I used a Lansky for a few years, and was fixated on setting up the clamp the same every time, as well as screwing the guide rod to the stones exactly the same :)

yeah. . . hahahaha. . . i was getting set up to be in the same spot. i'm thinking i'll still use the lansky on some of my beater blades. . .but i'll get more results that i can reproduce with the sharpmaker.
 
Make sure the spyderco is level, if not you might have 19/21 18/22. And I always have the habit to do it on the same place.

Every 10 stroke or so, I wipe the sharpening side of the rod with a wet rag, and rotate the rod, after all three side or corner, I pull the rod out and turn it upside down and repeat the process, that way the rod can cut better and wear more even.
 
Make sure the spyderco is level, if not you might have 19/21 18/22. And I always have the habit to do it on the same place.

Every 10 stroke or so, I wipe the sharpening side of the rod with a wet rag, and rotate the rod, after all three side or corner, I pull the rod out and turn it upside down and repeat the process, that way the rod can cut better and wear more even.

cool. . . . that thing with the stone rotation as well. i'll check and make sure that everything's copacetic with the angle when i get started so that i can keep the most appropriate angle.

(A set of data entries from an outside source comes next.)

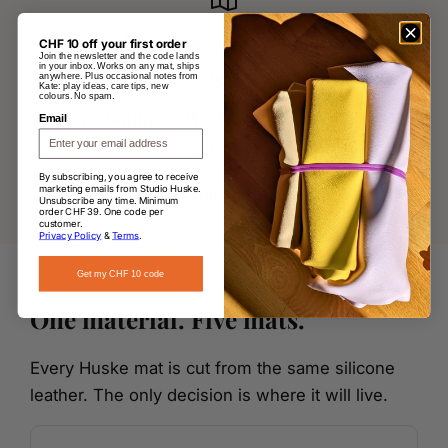
Designed in Switzerland
CHF 10 off your first order
Join the newsletter and the code lands
in your inbox. Works on any mat, ships
anywhere. Plus occasional notes from
Kate: play ideas, care tips, new
colours. No spam.
Free Shipping Worldwide over CHF 145
Email
By subscribing, you agree to receive
marketing emails from Studio Huske.
60-Day Returns
Unsubscribe any time. Minimum
order CHF 39. One code per
customer.
Privacy Policy
&
Terms
.
Get my CHF 10 code
One material. Five mats.
Every Huske mat is cut from the same silicone
leather. The only decision is where it will live.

thanks for the advice, man. i figure with the dvd that comes with it. . . and the practical advice i've been given. . . well, i'll find out that it's not the rocket science/voodoo that i think it should be (but, man. . . you can never be TOO careful -- which is why i'll also rub down the stones with my lucky rabbit's foot, haha).

thanks again for all the advice, guys. i've lurked around here for a long time and only really posted on a few different things. despite some little differences in opinion and in-thread skirmishes. . . it's nice to see a group of folks that're into something and willing to share some thoughts.

:)
 
As above but place the rods you are not using close to the sharpmaker then when you change rods you needn'y use your feet or change your upper body position so the angle of cutting will be exactly the same for each rod and each rod position......

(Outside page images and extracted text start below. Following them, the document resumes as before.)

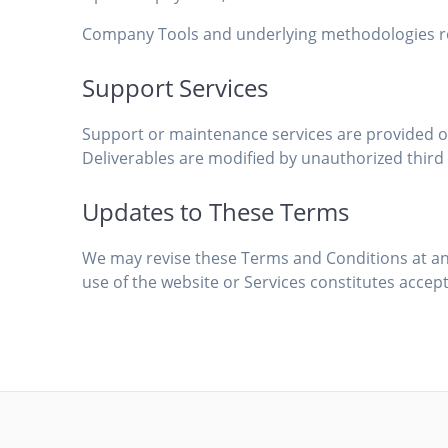
Company Tools and underlying methodologies rem
Support Services
Support or maintenance services are provided onl
Deliverables are modified by unauthorized third 
Updates to These Terms
We may revise these Terms and Conditions at an
use of the website or Services constitutes accep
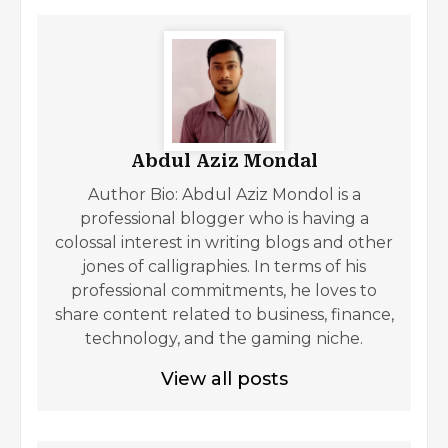
Abdul Aziz Mondal
Author Bio: Abdul Aziz Mondol is a
professional blogger who is having a
colossal interest in writing blogs and other
jones of calligraphies. In terms of his
professional commitments, he loves to
share content related to business, finance,
technology, and the gaming niche.
View all posts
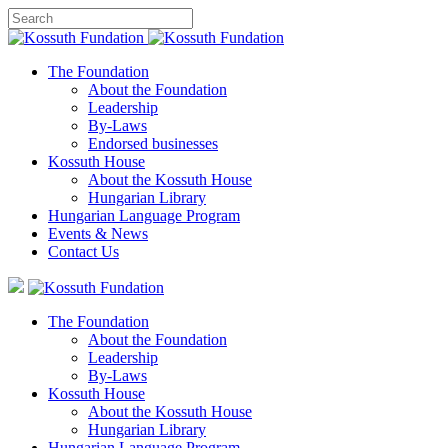
The Foundation
About the Foundation
Leadership
By-Laws
Endorsed businesses
Kossuth House
About the Kossuth House
Hungarian Library
Hungarian Language Program
Events
&
News
Contact Us
The Foundation
About the Foundation
Leadership
By-Laws
Kossuth House
About the Kossuth House
Hungarian Library
Hungarian Language Program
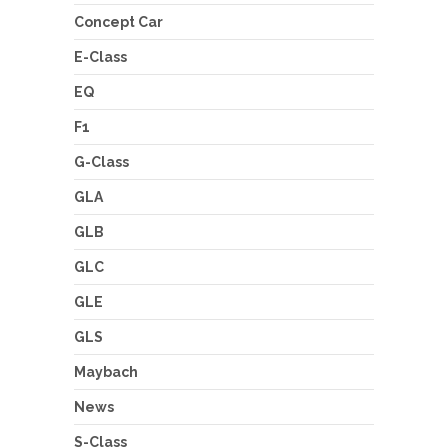
Concept Car
E-Class
EQ
F1
G-Class
GLA
GLB
GLC
GLE
GLS
Maybach
News
S-Class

I don't think it's neccessary to use the flat sides .. things work just as well with the corners, when using the corners use 3 forces - normal, soft and very soft, 20 of each, also buy the extra fine sticks, finish off with a leather honing just 3x each side any more can be counterproductive
 
More info


To: techsupport@spyderco.com
Subject: Tri-Angle Sharp maker


I just purchase the sharp maker 204, which comes with the fine(white) and
medium(gray) stone, what is the equivalent in sandpaper grit, also the ultra
fine and the diamond stone, thanks.

Sorry about the delay in response. We do not consider "grit" but the
equivalent to as there is no actual grit on the stone. To answer your
question, Medium = to 600 fine =to 1800 and ultra fine = to 2000.

Have a great week,

Charlynn
Customer Service

Also if I put a rod right in the middle of the plastic base, it will add ~7 degree, if the rod it by the pointer on either side, it add ~5 degree, good for sharpening chisel grind blade.